§ Problem to solve
For every entry below, give an exact repeat and leave out the pictures.

== == ==

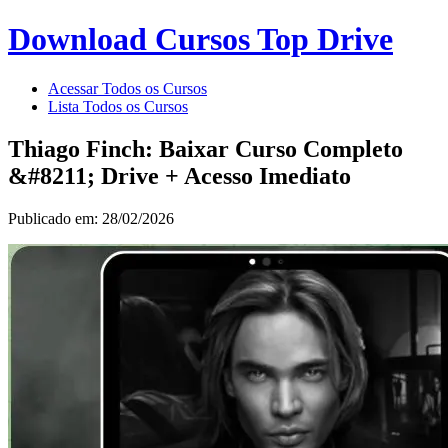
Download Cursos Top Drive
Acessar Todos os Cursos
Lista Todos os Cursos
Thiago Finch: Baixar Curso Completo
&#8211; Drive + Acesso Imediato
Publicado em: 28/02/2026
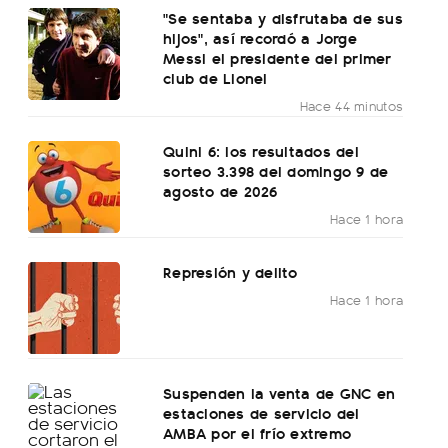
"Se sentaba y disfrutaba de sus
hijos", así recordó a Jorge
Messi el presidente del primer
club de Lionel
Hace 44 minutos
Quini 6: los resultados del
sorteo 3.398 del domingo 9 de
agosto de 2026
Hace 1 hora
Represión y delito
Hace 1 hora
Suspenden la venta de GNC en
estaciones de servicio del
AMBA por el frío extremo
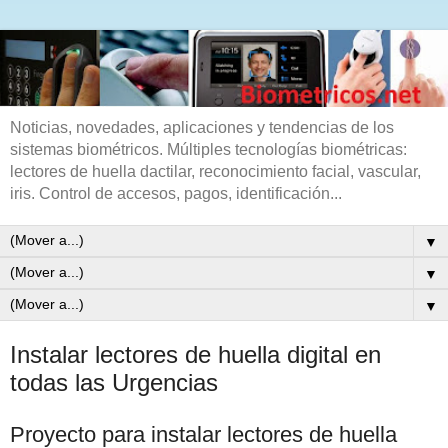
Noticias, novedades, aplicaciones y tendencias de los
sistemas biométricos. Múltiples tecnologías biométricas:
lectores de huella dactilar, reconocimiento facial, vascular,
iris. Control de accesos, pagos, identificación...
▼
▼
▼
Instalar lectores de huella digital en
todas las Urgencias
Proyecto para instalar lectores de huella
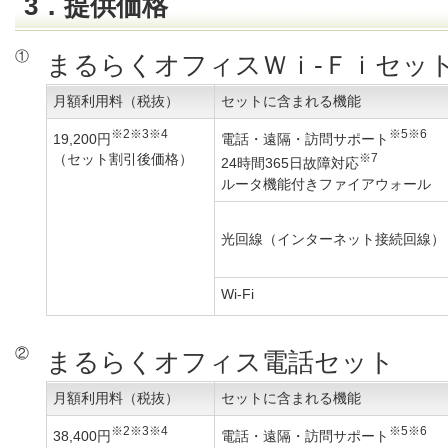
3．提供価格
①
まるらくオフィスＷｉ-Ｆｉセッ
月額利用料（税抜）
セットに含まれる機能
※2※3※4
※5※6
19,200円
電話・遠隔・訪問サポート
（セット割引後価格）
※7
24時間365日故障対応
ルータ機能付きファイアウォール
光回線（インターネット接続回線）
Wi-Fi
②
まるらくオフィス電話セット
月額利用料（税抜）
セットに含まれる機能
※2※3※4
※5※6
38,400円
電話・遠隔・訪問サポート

== == ==

§ Response to the task
Download Cursos Top Drive
Acessar Todos os Cursos
Lista Todos os Cursos
Thiago Finch: Baixar Curso Completo
&#8211; Drive + Acesso Imediato
Publicado em: 28/02/2026
"Se sentaba y disfrutaba de sus
hijos", así recordó a Jorge
Messi el presidente del primer
club de Lionel
Hace 44 minutos
Quini 6: los resultados del
sorteo 3.398 del domingo 9 de
agosto de 2026
Hace 1 hora
Represión y delito
Hace 1 hora
Suspenden la venta de GNC en
estaciones de servicio del
AMBA por el frío extremo
Noticias, novedades, aplicaciones y tendencias de los
sistemas biométricos. Múltiples tecnologías biométricas:
lectores de huella dactilar, reconocimiento facial, vascular,
iris. Control de accesos, pagos, identificación...
▼
▼
▼
Instalar lectores de huella digital en
todas las Urgencias
Proyecto para instalar lectores de huella
3．提供価格
①
まるらくオフィスＷｉ-Ｆｉセッ
月額利用料（税抜）
セットに含まれる機能
※2※3※4
※5※6
19,200円
電話・遠隔・訪問サポート
（セット割引後価格）
※7
24時間365日故障対応
ルータ機能付きファイアウォール
光回線（インターネット接続回線）
Wi-Fi
②
まるらくオフィス電話セット
月額利用料（税抜）
セットに含まれる機能
※2※3※4
※5※6
38,400円
電話・遠隔・訪問サポート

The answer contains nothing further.